• **PROBLEM**: Nothing but the pictures should be left out when the entries below are duplicated.

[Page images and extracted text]
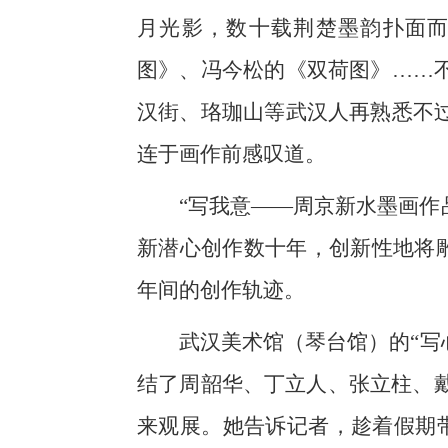
月光影，数十载荆楚墨韵扑面
图》、冯今松的《双荷图》……
汉街、珞珈山等武汉人再熟悉不
连于画作前感叹道。
“写我意——周京新水墨画作
新潜心创作数十年，创新性地将雕
年间的创作轨迹。
武汉美术馆（琴台馆）的“写
结了周韶华、丁立人、张立柱、
来观展。她告诉记者，趁着假期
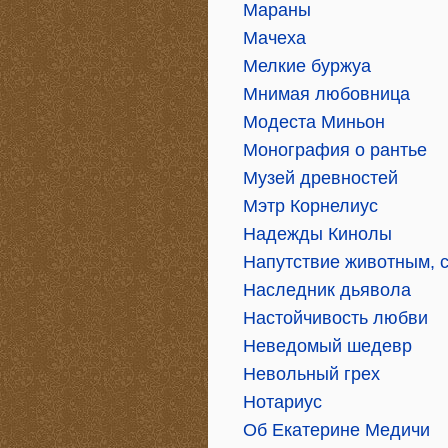
Мараны
Мачеха
Мелкие буржуа
Мнимая любовница
Модеста Миньон
Монография о рантье
Музей древностей
Мэтр Корнелиус
Надежды Кинолы
Напутствие животным, 
Наследник дьявола
Настойчивость любви
Неведомый шедевр
Невольный грех
Нотариус
Об Екатерине Медичи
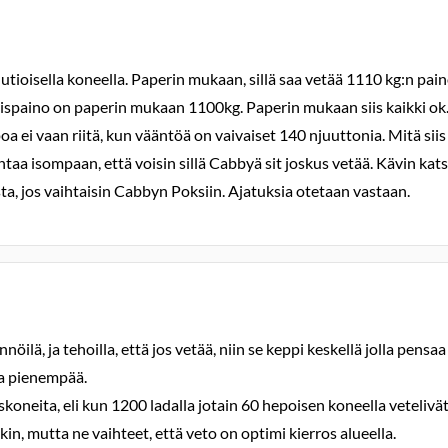
tioisella koneella. Paperin mukaan, sillä saa vetää 1110 kg:n pain
spaino on paperin mukaan 1100kg. Paperin mukaan siis kaikki ok. 
epoa ei vaan riitä, kun vääntöä on vaivaiset 140 njuuttonia. Mitä sii
aihtaa isompaan, että voisin sillä Cabbyä sit joskus vetää. Kävin k
ta, jos vaihtaisin Cabbyn Poksiin. Ajatuksia otetaan vastaan.
nöilä, ja tehoilla, että jos vetää, niin se keppi keskellä jolla pe
ina pienempää.
oneita, eli kun 1200 ladalla jotain 60 hepoisen koneella vetelivät 
äkin, mutta ne vaihteet, että veto on optimi kierros alueella.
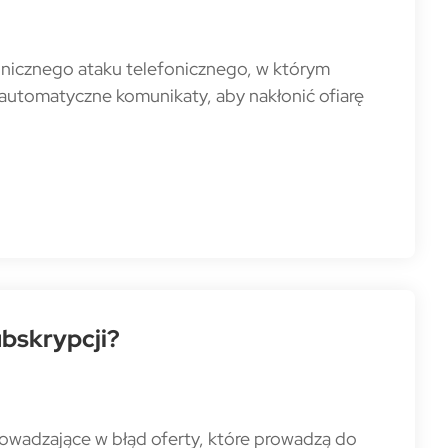
hnicznego ataku telefonicznego, w którym
automatyczne komunikaty, aby nakłonić ofiarę
ubskrypcji?
rowadzające w błąd oferty, które prowadzą do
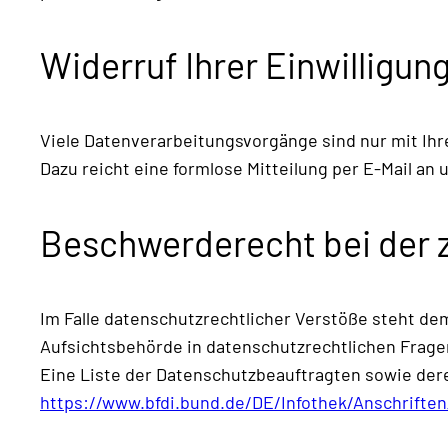
Widerruf Ihrer Einwilligun
Viele Datenverarbeitungsvorgänge sind nur mit Ihre
Dazu reicht eine formlose Mitteilung per E-Mail an
Beschwerderecht bei der 
Im Falle datenschutzrechtlicher Verstöße steht d
Aufsichtsbehörde in datenschutzrechtlichen Frage
Eine Liste der Datenschutzbeauftragten sowie d
https://www.bfdi.bund.de/DE/Infothek/Anschriften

• **EXERCISE RESULT**:
月光影，数十载荆楚墨韵扑面
图》、冯今松的《双荷图》……
汉街、珞珈山等武汉人再熟悉不
连于画作前感叹道。
“写我意——周京新水墨画作
新潜心创作数十年，创新性地将雕
年间的创作轨迹。
武汉美术馆（琴台馆）的“写
结了周韶华、丁立人、张立柱、
来观展。她告诉记者，趁着假期
Мараны
Мачеха
Мелкие буржуа
Мнимая любовница
Модеста Миньон
Монография о рантье
Музей древностей
Мэтр Корнелиус
Надежды Кинолы
Напутствие животным, 
Наследник дьявола
Настойчивость любви
Неведомый шедевр
Невольный грех
Нотариус
Об Екатерине Медичи
tioisella koneella. Paperin mukaan, sillä saa vetää 1110 kg:n pain
spaino on paperin mukaan 1100kg. Paperin mukaan siis kaikki ok. 
epoa ei vaan riitä, kun vääntöä on vaivaiset 140 njuuttonia. Mitä sii
aihtaa isompaan, että voisin sillä Cabbyä sit joskus vetää. Kävin k
ta, jos vaihtaisin Cabbyn Poksiin. Ajatuksia otetaan vastaan.
nöilä, ja tehoilla, että jos vetää, niin se keppi keskellä jolla pe
ina pienempää.
oneita, eli kun 1200 ladalla jotain 60 hepoisen koneella vetelivät 
äkin, mutta ne vaihteet, että veto on optimi kierros alueella.
hnicznego ataku telefonicznego, w którym
automatyczne komunikaty, aby nakłonić ofiarę
ubskrypcji?
rowadzające w błąd oferty, które prowadzą do
Widerruf Ihrer Einwilligun
Viele Datenverarbeitungsvorgänge sind nur mit Ihre
Dazu reicht eine formlose Mitteilung per E-Mail an
Beschwerderecht bei der 
Im Falle datenschutzrechtlicher Verstöße steht d
Aufsichtsbehörde in datenschutzrechtlichen Frage
Eine Liste der Datenschutzbeauftragten sowie d
https://www.bfdi.bund.de/DE/Infothek/Anschriften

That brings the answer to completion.